Peut-on inscrire la laïcité dans la Constitution, comme le propose le Grand Maître du Grand Orient de France ?
Auteur : Guillaume Baticle, doctorant en droit public, université de Poitiers
Relecteur : Jean-Paul Markus, professeur de droit public, université Paris-Saclay
Etienne Merle, journaliste
Liens d’intérêts ou fonctions politiques déclarés des intervenants à l’article : aucun
Secrétariat de rédaction : Etienne Merle, journaliste
Source : Site Internet de Marianne, le 11 avril 2025
Le Grand Orient de France plaide pour constitutionnaliser les deux premiers articles de la loi de 1905 sur la laïcité. Une démarche en partie redondante : la laïcité est déjà protégée par la Constitution. Mais la question du financement des cultes en Alsace-Moselle, visée par l’article 2, relance un vieux débat sur l’uniformité républicaine.

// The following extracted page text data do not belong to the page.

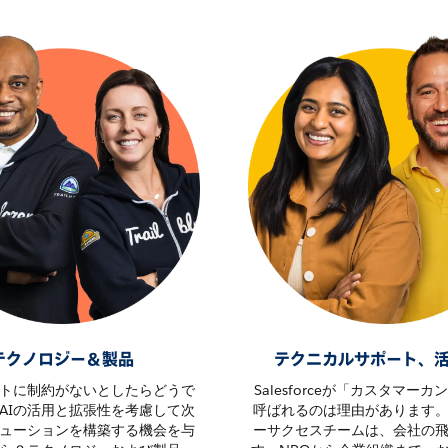
テクノロジー＆製品
テクニカルサポート、
トに制約がないとしたらどうで
Salesforceが「カスタマー
AIの活用と拡張性を考慮して次
呼ばれるのは理由があります
ューションを構築する機会を与
ーサクセスチームは、会社の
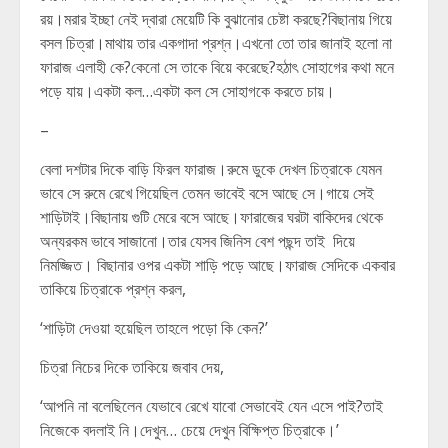
রয়।মরার ইচ্ছা নেই দ্বারা মেয়েটি কি বুঝানোর চেষ্টা করছে?বিছানায় গিয়ে
বসল চিত্রা।মাথায় তার একগাদা প্রশ্ন।এখনো তো তার জানাই হলো না
ফারাজ এলাহী কে?কেনো সে তাকে বিয়ে করেছে?হঠাৎ সোহাগের কথা মনে
পড়ে যায়।একটা কল…একটা কল সে সোহাগকে করতে চায়।
–
বেলা দশটার দিকে বাড়ি ফিরল ফারাজ।রুমে ডুকে দেখল চিত্রাকে যেমন
ভাবে সে রুমে রেখে গিয়েছিল তেমন ভাবেই বসে আছে সে।গায়ে সেই
শাড়িটাই।বিছানায় গুটি মেরে বসে আছে।ফারাজের ঘরটা বাকিদের থেকে
অন্যরকম ভাবে সাজানো।তার যেসব জিনিস বেশ পছন্দ তাই দিয়ে
নিমজ্জিত। বিছানার ওপর একটা শাড়ি পড়ে আছে।ফারাজ সেদিকে একবার
তাকিয়ে চিত্রাকে প্রশ্ন করল,
‘শাড়িটা দেওয়া হয়েছিল তাহলে পড়ো কি কেন?’
চিত্রা নিচের দিকে তাকিয়ে জবাব দেয়,
‘আপনি না বলেছিলেন যেভাবে রেখে যাবো সেভাবেই যেন এসে পাই?তাই
নিজেকে বদলাই নি।দেখুন… চেয়ে দেখুন বিক্ষিপ্ত চিত্রাকে।’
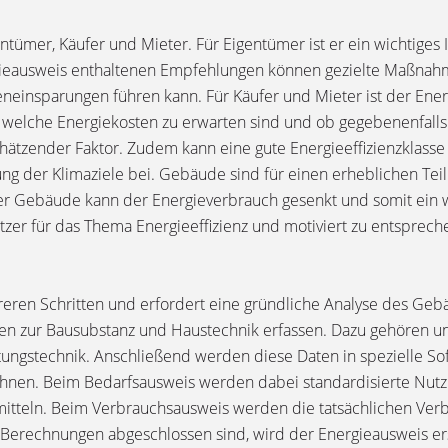
gentümer, Käufer und Mieter. Für Eigentümer ist er ein wichtig
rgieausweis enthaltenen Empfehlungen können gezielte Maßnah
teneinsparungen führen kann. Für Käufer und Mieter ist der En
, welche Energiekosten zu erwarten sind und ob gegebenenfalls
rschätzender Faktor. Zudem kann eine gute Energieeffizienzklas
ung der Klimaziele bei. Gebäude sind für einen erheblichen T
ter Gebäude kann der Energieverbrauch gesenkt und somit ein w
utzer für das Thema Energieeffizienz und motiviert zu entspr
hreren Schritten und erfordert eine gründliche Analyse des Ge
ten zur Bausubstanz und Haustechnik erfassen. Dazu gehören un
ungstechnik. Anschließend werden diese Daten in spezielle S
nen. Beim Bedarfsausweis werden dabei standardisierte Nutz
mitteln. Beim Verbrauchsausweis werden die tatsächlichen Verb
erechnungen abgeschlossen sind, wird der Energieausweis er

Dans un contexte de multiplication des atteintes à la laïcité et notamment des actes antisémites, Nicolas Pénin, le Grand Maître du Grand Orient de France, a lancé une pétition pour “inscrire dans la Constitution les articles 1 et 2 de la loi de 1905”. L’idée est alors de conférer “au principe de laïcité rattaché à la liberté de conscience la valeur constitutionnelle qui lui manque”. Une initiative en partie inutile, car la laïcité a déjà une valeur constitutionnelle.

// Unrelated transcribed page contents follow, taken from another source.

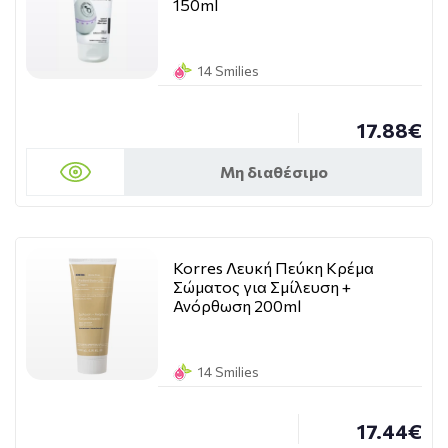
150ml
14 Smilies
17.88€
Μη διαθέσιμο
Korres Λευκή Πεύκη Κρέμα
Σώματος για Σμίλευση +
Ανόρθωση 200ml
14 Smilies
17.44€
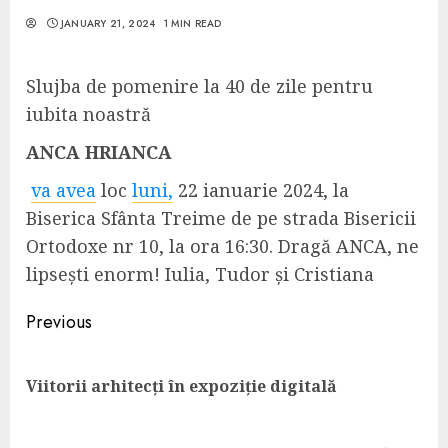
JANUARY 21, 2024
1 MIN READ
Slujba de pomenire la 40 de zile pentru
iubita noastră
ANCA HRIANCA
va avea
loc
luni,
22 ianuarie 2024, la
Biserica Sfânta Treime de pe strada Bisericii
Ortodoxe nr 10, la ora 16:30. Dragă ANCA, ne
lipsești enorm! Iulia, Tudor și Cristiana
Continue
Previous
Reading
Pre
Viitorii arhitecți în expoziție digitală
pos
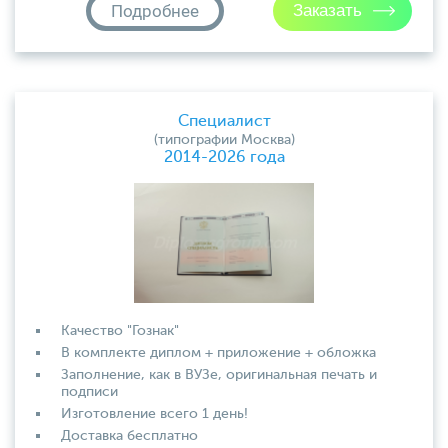
Подробнее
Специалист
(типографии Москва)
2014-2026 года
Качество "Гознак"
В комплекте диплом + приложение + обложка
Заполнение, как в ВУЗе, оригинальная печать и
подписи
Изготовление всего 1 день!
Доставка бесплатно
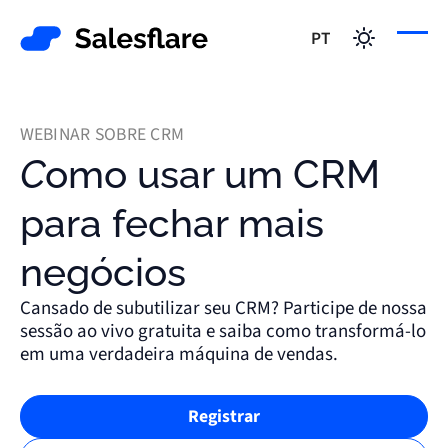
PT
WEBINAR SOBRE CRM
Como usar um CRM
para fechar mais
negócios
Cansado de subutilizar seu CRM? Participe de nossa
sessão ao vivo gratuita e saiba como transformá-lo
em uma verdadeira máquina de vendas.
Registrar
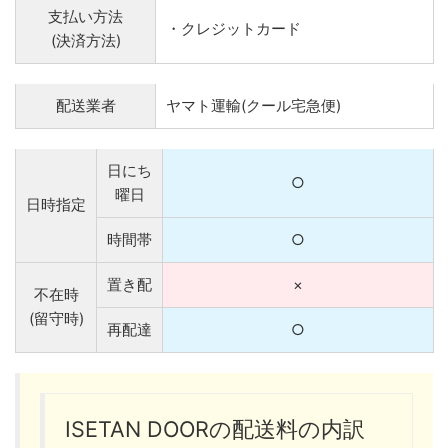
支払い方法
・クレジットカード
(決済方法)
配送業者
ヤマト運輸(クール宅急便)
日にち
○
曜日
日時指定
時間帯
○
置き配
×
不在時
(留守時)
再配達
○
ISETAN DOORの配送料の内訳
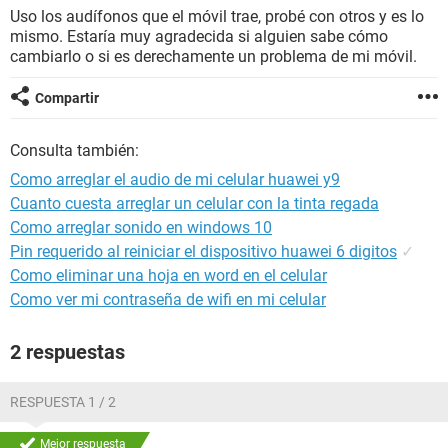
Uso los audífonos que el móvil trae, probé con otros y es lo
mismo. Estaría muy agradecida si alguien sabe cómo
cambiarlo o si es derechamente un problema de mi móvil.
Compartir
Consulta también:
Como arreglar el audio de mi celular huawei y9
Cuanto cuesta arreglar un celular con la tinta regada
Como arreglar sonido en windows 10
Pin requerido al reiniciar el dispositivo huawei 6 digitos
✓
Como eliminar una hoja en word en el celular
Como ver mi contraseña de wifi en mi celular
2 respuestas
RESPUESTA 1 / 2
Mejor respuesta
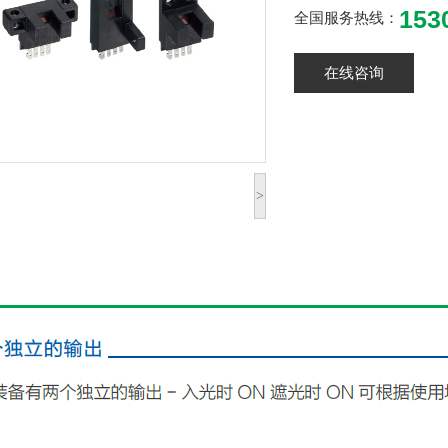
153
全国服务热线：
在线咨询
>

La laïcité dans la Constitution depuis 1946
La proposition de la loge maçonnique fait écho à celle de Xavier Bertrand, en 2020, que nous avions surlignée. Le président de la région Hauts-de-France voulait ajouter à la devise française “Liberté, Égalité, Fraternité” le principe de laïcité.

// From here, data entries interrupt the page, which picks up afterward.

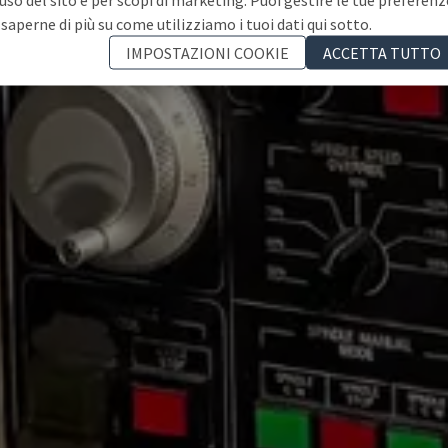
 saperne di più su come utilizziamo i tuoi dati qui sotto.
IMPOSTAZIONI COOKIE
ACCETTA TUTTO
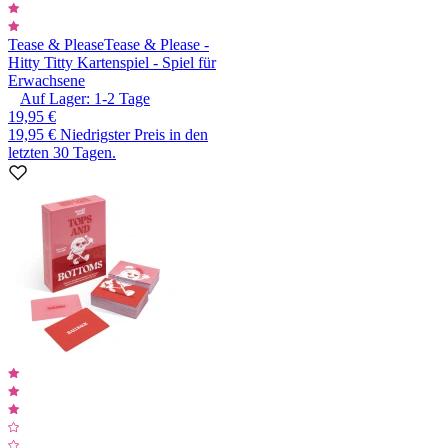
Tease & Please
Tease & Please -
Hitty Titty Kartenspiel - Spiel für
Erwachsene
Auf Lager:
1-2
Tage
19,95 €
19,95 €
Niedrigster Preis in den
letzten 30 Tagen.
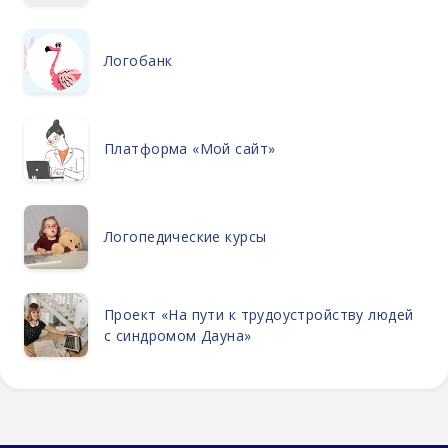
Логобанк
Платформа «Мой сайт»
Логопедические курсы
Проект «На пути к трудоустройству людей
с синдромом Дауна»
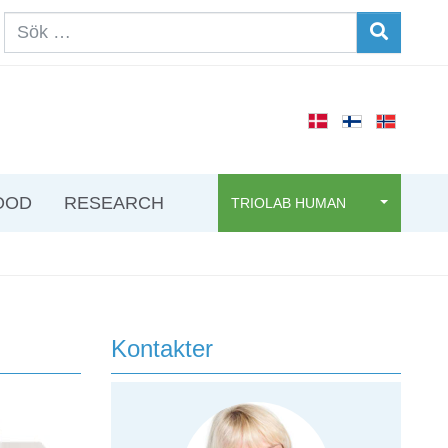
OOD
RESEARCH
TRIOLAB HUMAN
Kontakter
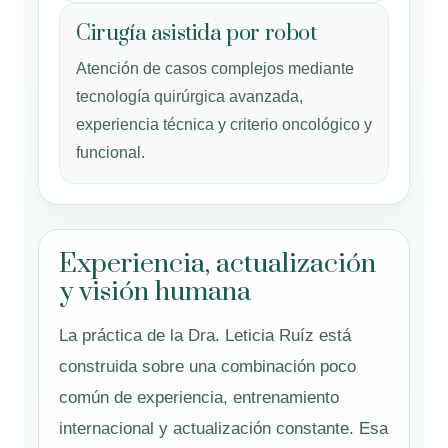
Cirugía asistida por robot
Atención de casos complejos mediante
tecnología quirúrgica avanzada,
experiencia técnica y criterio oncológico y
funcional.
Experiencia, actualización
y visión humana
La práctica de la Dra. Leticia Ruíz está
construida sobre una combinación poco
común de experiencia, entrenamiento
internacional y actualización constante. Esa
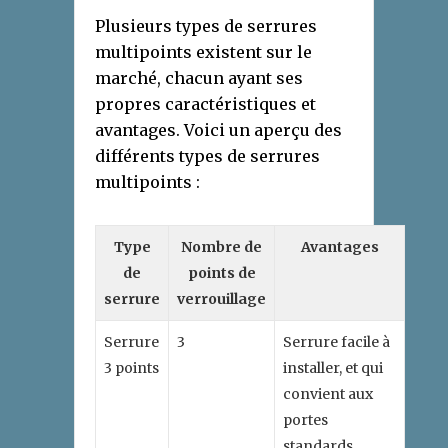
Plusieurs types de serrures
multipoints existent sur le
marché, chacun ayant ses
propres caractéristiques et
avantages. Voici un aperçu des
différents types de serrures
multipoints :
Type
Nombre de
Avantages
de
points de
serrure
verrouillage
Serrure
3
Serrure facile à
3 points
installer, et qui
convient aux
portes
standards.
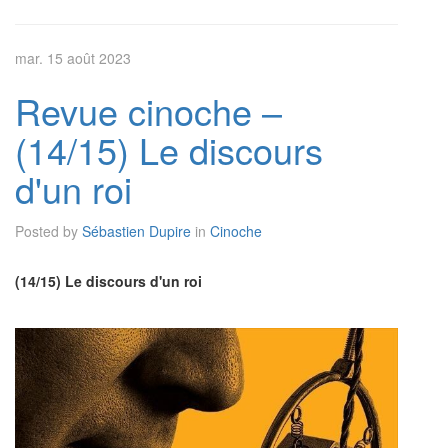
mar. 15 août 2023
Revue cinoche –
(14/15) Le discours
d'un roi
Posted by
Sébastien Dupire
in
Cinoche
(14/15) Le discours d'un roi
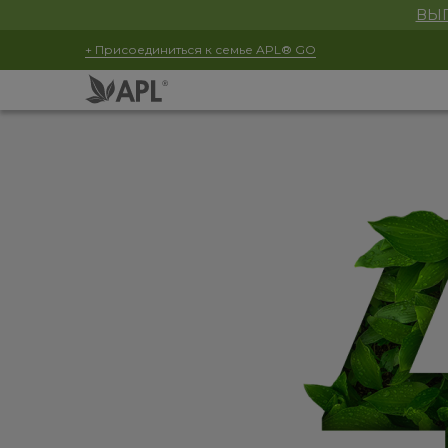
ВЫГ
+ Присоединиться к семье APL® GO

Dans les deux cas, la réponse est la même. On trouve dans la Constitution, depuis 1958 dans l’article 2 puis à partir de 1995 à l’article 1er, que “la France est une République indivisible, laïque, démocratique et sociale. Elle assure l’égalité devant la loi de tous les citoyens sans distinction d’origine, de race ou de religion. Elle respecte toutes les croyances”. On peut même remonter plus tôt puisque l’article 1er de la Constitution de 1946, celle de la IVe République, proclamait également que “La France est une République indivisible, laïque, démocratique et sociale”.
De plus, “la liberté de conscience”, prévue à l’article 1er de la loi de 1905, a été rattachée à l’article 10 de la Déclaration des droits de l’Homme et du citoyen par le Conseil constitutionnel en 1977, ce qui lui donne une valeur constitutionnelle. Que Nicolas Pénin soit rassuré, la laïcité est bien protégée par la Constitution, et ce, depuis la fin de la Seconde Guerre mondiale.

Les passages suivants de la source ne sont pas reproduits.